Brain cancer vaccine: the result is not final, but encouraging
Tomsk journalist's brain tumor shrank
after experimental treatment in the USA
Tomsk journalist Maxim Voronin, who is undergoing treatment for glioblastoma in the USA according to an experimental scheme, showed improvements in the results of MRI scans.
As Maxim Voronin told and showed on his Facebook, the control head shots taken the other day (on the left) are strikingly different from the pictures of three months ago (on the right): the tumor has decreased several times.
Voronin is a former correspondent of TV2, who has been living and working in Moscow for several years. Before the New Year, he was diagnosed with glioblastoma. In Russia, Germany, and then the USA, the tumor was considered inoperable. Thanks to the collected charitable funds, Maxim Voronin, accompanied by his wife, was able to visit Germany, and then go to the United States for treatment.
In Germany, Voronin underwent radiation therapy, and in the USA he was included in a sample of clinical trials of an immunotherapy regimen using the Opdivo anti-cancer vaccine (nivolumab) from Bristol-MyersSquibb. Opdivo was approved in 2014 and entered the market in December as a drug for metastatic melanoma.
Voronin quotes Jeremy Rudnik (JeremyRudnick), his attending physician from Cedars Sinai Medical Center (Cedars-Sinai Medical Center):
"You have received the best treatment that exists in the world today; for most people, these technologies will be available in 6-10 years."
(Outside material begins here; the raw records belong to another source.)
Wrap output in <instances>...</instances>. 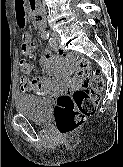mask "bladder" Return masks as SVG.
<instances>
[{
  "instance_id": "obj_1",
  "label": "bladder",
  "mask_w": 123,
  "mask_h": 167,
  "mask_svg": "<svg viewBox=\"0 0 123 167\" xmlns=\"http://www.w3.org/2000/svg\"><path fill=\"white\" fill-rule=\"evenodd\" d=\"M52 104V98L46 96L18 95L15 99L18 114L35 123L47 122Z\"/></svg>"
}]
</instances>
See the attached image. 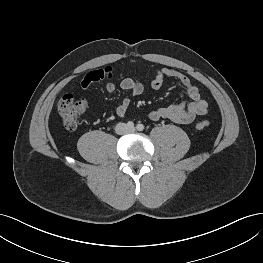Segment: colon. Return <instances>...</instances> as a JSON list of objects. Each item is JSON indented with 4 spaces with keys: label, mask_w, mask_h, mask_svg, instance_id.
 Here are the masks:
<instances>
[{
    "label": "colon",
    "mask_w": 263,
    "mask_h": 263,
    "mask_svg": "<svg viewBox=\"0 0 263 263\" xmlns=\"http://www.w3.org/2000/svg\"><path fill=\"white\" fill-rule=\"evenodd\" d=\"M57 108L64 126L68 130H74L85 113L86 102L82 98L77 99L71 94H66L59 100ZM208 126L209 123L206 121L197 125L199 129H205Z\"/></svg>",
    "instance_id": "obj_1"
}]
</instances>
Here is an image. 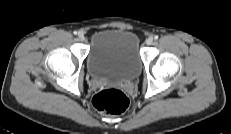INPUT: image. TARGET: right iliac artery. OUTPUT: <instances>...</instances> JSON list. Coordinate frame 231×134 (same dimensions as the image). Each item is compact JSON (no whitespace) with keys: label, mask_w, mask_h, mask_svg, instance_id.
<instances>
[{"label":"right iliac artery","mask_w":231,"mask_h":134,"mask_svg":"<svg viewBox=\"0 0 231 134\" xmlns=\"http://www.w3.org/2000/svg\"><path fill=\"white\" fill-rule=\"evenodd\" d=\"M73 34H74V35H77V34H78V32H77V31H74V32H73Z\"/></svg>","instance_id":"right-iliac-artery-1"}]
</instances>
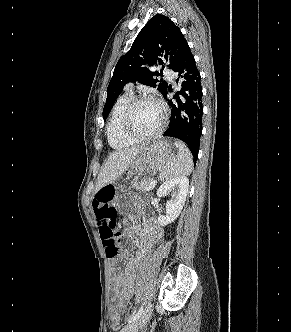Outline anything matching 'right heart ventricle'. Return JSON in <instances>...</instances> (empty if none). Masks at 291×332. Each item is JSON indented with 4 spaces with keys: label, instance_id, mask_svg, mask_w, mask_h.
Instances as JSON below:
<instances>
[{
    "label": "right heart ventricle",
    "instance_id": "1",
    "mask_svg": "<svg viewBox=\"0 0 291 332\" xmlns=\"http://www.w3.org/2000/svg\"><path fill=\"white\" fill-rule=\"evenodd\" d=\"M134 98L131 91L120 95L116 100L110 118L106 126L107 139L110 146L114 149H122L132 146L137 141L127 137L122 130V118L129 102Z\"/></svg>",
    "mask_w": 291,
    "mask_h": 332
}]
</instances>
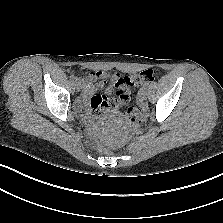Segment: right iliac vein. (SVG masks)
I'll list each match as a JSON object with an SVG mask.
<instances>
[{"mask_svg":"<svg viewBox=\"0 0 223 223\" xmlns=\"http://www.w3.org/2000/svg\"><path fill=\"white\" fill-rule=\"evenodd\" d=\"M77 89L80 90L81 89V82H77Z\"/></svg>","mask_w":223,"mask_h":223,"instance_id":"1","label":"right iliac vein"}]
</instances>
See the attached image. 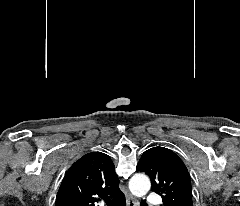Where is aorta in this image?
<instances>
[{
	"label": "aorta",
	"mask_w": 240,
	"mask_h": 206,
	"mask_svg": "<svg viewBox=\"0 0 240 206\" xmlns=\"http://www.w3.org/2000/svg\"><path fill=\"white\" fill-rule=\"evenodd\" d=\"M150 187V180L145 174H135L129 181V189L136 197L146 195L150 190Z\"/></svg>",
	"instance_id": "1"
}]
</instances>
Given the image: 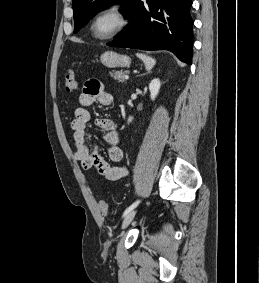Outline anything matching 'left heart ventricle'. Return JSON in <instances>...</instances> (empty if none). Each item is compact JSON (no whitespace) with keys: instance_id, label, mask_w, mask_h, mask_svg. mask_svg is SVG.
I'll use <instances>...</instances> for the list:
<instances>
[{"instance_id":"b2bd125f","label":"left heart ventricle","mask_w":259,"mask_h":283,"mask_svg":"<svg viewBox=\"0 0 259 283\" xmlns=\"http://www.w3.org/2000/svg\"><path fill=\"white\" fill-rule=\"evenodd\" d=\"M117 25V19L113 14H107L101 17L94 26V32L97 35L108 34Z\"/></svg>"}]
</instances>
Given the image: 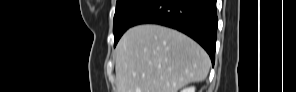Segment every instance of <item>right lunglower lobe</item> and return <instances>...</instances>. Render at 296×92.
Instances as JSON below:
<instances>
[{
	"mask_svg": "<svg viewBox=\"0 0 296 92\" xmlns=\"http://www.w3.org/2000/svg\"><path fill=\"white\" fill-rule=\"evenodd\" d=\"M159 24L197 41L215 60L218 18L216 0H154L133 22Z\"/></svg>",
	"mask_w": 296,
	"mask_h": 92,
	"instance_id": "obj_1",
	"label": "right lung lower lobe"
}]
</instances>
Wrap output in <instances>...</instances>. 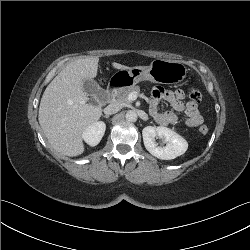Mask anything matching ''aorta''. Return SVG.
<instances>
[{
  "instance_id": "obj_1",
  "label": "aorta",
  "mask_w": 250,
  "mask_h": 250,
  "mask_svg": "<svg viewBox=\"0 0 250 250\" xmlns=\"http://www.w3.org/2000/svg\"><path fill=\"white\" fill-rule=\"evenodd\" d=\"M125 117H126L127 121L134 122L137 120V113L133 110H129V111H127Z\"/></svg>"
}]
</instances>
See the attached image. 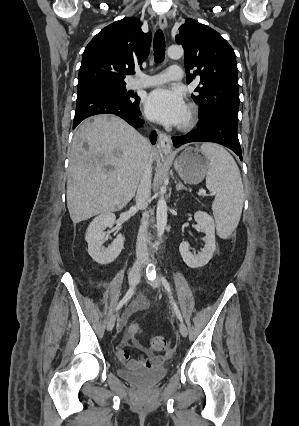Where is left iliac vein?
I'll return each mask as SVG.
<instances>
[{
  "label": "left iliac vein",
  "mask_w": 299,
  "mask_h": 426,
  "mask_svg": "<svg viewBox=\"0 0 299 426\" xmlns=\"http://www.w3.org/2000/svg\"><path fill=\"white\" fill-rule=\"evenodd\" d=\"M148 283H149L152 287L157 288V287H160V285H161V279H160L158 276H154L152 279H149ZM179 331H180V334H181L183 337H186V336H187V333H188V331H187V327H186V325H185L183 322H181V323L179 324Z\"/></svg>",
  "instance_id": "left-iliac-vein-1"
}]
</instances>
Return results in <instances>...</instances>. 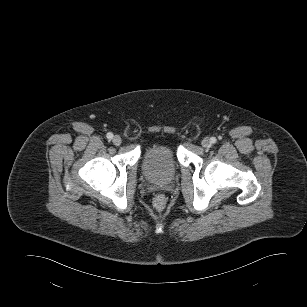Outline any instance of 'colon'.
<instances>
[{
	"label": "colon",
	"mask_w": 307,
	"mask_h": 307,
	"mask_svg": "<svg viewBox=\"0 0 307 307\" xmlns=\"http://www.w3.org/2000/svg\"><path fill=\"white\" fill-rule=\"evenodd\" d=\"M166 204V199L163 195L159 194L154 198V206L157 209H163Z\"/></svg>",
	"instance_id": "obj_1"
}]
</instances>
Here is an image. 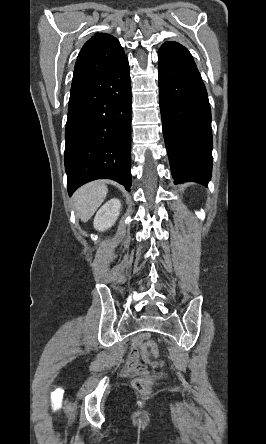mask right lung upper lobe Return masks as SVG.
I'll list each match as a JSON object with an SVG mask.
<instances>
[{"label":"right lung upper lobe","instance_id":"1","mask_svg":"<svg viewBox=\"0 0 266 444\" xmlns=\"http://www.w3.org/2000/svg\"><path fill=\"white\" fill-rule=\"evenodd\" d=\"M124 55L115 37L106 33L95 34L84 44L77 57L70 95L97 80Z\"/></svg>","mask_w":266,"mask_h":444}]
</instances>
"I don't have an answer whether it is possible to achieve complete disappearance of the tumor by continuing this treatment. But a patient with a similar glioblastoma, who was treated the same way as you, has been alive for six years."
"The vaccine shows such effectiveness in about half of the cases."
"Physical therapy will restore the functionality of your arm. I need a massage and stretching exercises. The changes in the muscles are reversible."